• **Records supplied**
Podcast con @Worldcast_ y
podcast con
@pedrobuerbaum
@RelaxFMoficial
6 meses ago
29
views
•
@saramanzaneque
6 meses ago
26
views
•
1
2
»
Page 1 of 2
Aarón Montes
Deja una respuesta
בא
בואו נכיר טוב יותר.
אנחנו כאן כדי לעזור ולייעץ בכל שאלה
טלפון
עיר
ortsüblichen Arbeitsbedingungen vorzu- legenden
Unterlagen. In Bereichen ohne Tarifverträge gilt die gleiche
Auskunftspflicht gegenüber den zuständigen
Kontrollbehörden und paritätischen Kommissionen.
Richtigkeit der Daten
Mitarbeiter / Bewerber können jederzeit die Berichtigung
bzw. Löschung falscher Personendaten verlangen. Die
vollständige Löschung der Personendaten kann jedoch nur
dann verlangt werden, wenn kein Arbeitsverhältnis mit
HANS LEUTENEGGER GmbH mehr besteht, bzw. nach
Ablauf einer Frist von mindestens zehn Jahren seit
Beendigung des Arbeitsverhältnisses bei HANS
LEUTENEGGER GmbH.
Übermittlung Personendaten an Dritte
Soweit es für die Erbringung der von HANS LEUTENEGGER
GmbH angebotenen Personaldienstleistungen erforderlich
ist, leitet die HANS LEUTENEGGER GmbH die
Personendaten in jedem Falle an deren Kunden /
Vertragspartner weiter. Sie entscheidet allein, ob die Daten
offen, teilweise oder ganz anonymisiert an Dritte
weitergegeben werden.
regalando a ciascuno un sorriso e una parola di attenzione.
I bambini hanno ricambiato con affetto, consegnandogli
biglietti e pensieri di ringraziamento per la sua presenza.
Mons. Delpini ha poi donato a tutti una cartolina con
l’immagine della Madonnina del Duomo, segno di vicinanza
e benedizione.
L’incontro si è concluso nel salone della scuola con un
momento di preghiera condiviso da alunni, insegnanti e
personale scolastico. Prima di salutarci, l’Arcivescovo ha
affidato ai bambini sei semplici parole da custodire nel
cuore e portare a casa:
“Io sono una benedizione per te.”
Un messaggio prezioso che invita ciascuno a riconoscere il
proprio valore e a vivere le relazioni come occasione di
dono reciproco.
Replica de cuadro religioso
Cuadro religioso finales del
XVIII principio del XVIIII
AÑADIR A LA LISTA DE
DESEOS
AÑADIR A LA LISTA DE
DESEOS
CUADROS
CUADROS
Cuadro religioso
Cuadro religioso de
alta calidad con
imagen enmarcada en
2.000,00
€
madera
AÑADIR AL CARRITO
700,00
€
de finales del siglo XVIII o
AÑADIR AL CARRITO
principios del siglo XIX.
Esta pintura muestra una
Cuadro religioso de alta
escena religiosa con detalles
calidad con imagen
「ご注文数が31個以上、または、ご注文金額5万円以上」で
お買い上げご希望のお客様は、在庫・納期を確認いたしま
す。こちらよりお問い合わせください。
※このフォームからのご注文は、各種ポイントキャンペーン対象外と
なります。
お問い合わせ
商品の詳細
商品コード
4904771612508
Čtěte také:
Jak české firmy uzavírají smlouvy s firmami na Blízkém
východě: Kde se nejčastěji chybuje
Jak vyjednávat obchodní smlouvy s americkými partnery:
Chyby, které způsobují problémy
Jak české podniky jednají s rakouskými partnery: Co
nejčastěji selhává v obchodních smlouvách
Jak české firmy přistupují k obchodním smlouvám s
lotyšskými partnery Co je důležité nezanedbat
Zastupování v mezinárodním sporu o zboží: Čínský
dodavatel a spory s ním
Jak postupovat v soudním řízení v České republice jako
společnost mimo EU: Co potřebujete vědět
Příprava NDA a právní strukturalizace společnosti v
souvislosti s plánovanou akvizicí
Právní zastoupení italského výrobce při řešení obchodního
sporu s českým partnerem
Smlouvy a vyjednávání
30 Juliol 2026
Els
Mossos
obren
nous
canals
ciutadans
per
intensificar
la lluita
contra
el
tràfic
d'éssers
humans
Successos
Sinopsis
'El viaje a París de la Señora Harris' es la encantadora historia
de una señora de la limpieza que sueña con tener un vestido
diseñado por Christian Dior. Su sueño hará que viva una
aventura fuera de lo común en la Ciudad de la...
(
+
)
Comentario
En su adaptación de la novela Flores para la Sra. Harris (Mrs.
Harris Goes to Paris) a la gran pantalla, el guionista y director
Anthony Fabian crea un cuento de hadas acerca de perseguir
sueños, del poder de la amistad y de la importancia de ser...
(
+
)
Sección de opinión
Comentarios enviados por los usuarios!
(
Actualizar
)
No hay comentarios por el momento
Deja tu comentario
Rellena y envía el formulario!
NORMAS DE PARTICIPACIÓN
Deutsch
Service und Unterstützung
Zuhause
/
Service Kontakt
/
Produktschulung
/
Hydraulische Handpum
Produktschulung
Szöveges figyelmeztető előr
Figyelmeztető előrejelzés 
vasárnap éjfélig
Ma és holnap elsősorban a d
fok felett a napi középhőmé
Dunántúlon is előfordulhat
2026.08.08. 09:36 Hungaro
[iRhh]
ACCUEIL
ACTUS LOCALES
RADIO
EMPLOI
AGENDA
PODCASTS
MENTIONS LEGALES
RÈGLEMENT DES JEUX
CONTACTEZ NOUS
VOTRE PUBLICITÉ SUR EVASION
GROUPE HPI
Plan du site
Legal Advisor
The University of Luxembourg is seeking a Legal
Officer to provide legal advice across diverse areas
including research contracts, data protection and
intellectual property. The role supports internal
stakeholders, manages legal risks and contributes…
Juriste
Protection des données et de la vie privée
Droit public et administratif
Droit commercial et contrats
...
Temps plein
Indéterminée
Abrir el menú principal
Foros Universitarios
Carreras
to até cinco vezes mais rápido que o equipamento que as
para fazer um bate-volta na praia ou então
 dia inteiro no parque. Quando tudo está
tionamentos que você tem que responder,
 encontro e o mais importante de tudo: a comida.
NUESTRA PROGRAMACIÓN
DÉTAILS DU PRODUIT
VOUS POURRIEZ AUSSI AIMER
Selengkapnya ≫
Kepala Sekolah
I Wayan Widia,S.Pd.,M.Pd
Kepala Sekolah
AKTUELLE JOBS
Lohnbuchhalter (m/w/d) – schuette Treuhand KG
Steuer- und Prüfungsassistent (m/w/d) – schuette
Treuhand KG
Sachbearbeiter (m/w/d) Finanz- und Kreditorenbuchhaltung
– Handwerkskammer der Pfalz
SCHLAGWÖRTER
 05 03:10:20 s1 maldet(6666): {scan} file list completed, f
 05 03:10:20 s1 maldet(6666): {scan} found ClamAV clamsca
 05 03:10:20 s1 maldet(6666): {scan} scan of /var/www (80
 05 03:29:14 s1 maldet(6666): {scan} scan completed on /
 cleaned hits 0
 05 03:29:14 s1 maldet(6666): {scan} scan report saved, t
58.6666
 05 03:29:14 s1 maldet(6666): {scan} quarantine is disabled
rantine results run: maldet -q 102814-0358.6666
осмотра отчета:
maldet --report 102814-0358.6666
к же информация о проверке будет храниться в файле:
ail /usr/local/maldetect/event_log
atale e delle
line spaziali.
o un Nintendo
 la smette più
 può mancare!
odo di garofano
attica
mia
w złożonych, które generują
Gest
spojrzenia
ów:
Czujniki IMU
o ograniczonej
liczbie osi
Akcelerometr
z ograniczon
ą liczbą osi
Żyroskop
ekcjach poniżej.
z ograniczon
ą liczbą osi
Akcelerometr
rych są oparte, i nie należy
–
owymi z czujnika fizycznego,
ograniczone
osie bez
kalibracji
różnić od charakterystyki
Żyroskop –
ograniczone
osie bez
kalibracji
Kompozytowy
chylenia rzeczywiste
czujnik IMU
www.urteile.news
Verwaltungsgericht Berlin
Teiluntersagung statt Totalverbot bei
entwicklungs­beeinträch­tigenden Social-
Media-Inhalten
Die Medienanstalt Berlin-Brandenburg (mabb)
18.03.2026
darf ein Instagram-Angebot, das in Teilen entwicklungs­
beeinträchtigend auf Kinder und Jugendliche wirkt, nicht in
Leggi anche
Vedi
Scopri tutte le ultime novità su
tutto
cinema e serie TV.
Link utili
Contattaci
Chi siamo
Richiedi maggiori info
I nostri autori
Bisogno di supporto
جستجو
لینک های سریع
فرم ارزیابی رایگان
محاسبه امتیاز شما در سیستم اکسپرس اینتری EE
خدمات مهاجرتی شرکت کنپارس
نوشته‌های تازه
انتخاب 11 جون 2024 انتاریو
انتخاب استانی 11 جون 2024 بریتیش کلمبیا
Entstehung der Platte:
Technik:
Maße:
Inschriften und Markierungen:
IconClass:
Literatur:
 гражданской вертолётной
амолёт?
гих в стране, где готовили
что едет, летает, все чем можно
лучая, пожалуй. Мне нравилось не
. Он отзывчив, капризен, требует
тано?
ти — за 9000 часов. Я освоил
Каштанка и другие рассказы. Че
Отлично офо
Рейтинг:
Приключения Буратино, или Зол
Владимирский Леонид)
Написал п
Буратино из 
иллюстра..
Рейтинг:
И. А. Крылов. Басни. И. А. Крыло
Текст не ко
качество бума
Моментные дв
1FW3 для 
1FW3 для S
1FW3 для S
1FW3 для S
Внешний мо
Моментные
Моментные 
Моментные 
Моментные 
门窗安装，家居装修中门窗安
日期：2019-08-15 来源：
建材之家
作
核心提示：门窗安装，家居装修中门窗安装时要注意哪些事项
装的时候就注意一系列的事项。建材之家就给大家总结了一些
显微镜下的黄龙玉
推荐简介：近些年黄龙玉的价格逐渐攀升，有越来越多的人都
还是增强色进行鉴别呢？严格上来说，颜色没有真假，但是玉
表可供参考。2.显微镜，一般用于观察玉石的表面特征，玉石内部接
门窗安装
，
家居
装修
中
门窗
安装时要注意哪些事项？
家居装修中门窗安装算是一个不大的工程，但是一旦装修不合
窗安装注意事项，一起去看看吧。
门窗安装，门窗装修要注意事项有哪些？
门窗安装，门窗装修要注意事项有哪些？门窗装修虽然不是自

• **Exercise**
Go through the data above and count the lines that hold "della". Respond with the number and no other words.

• **Exercise output**
2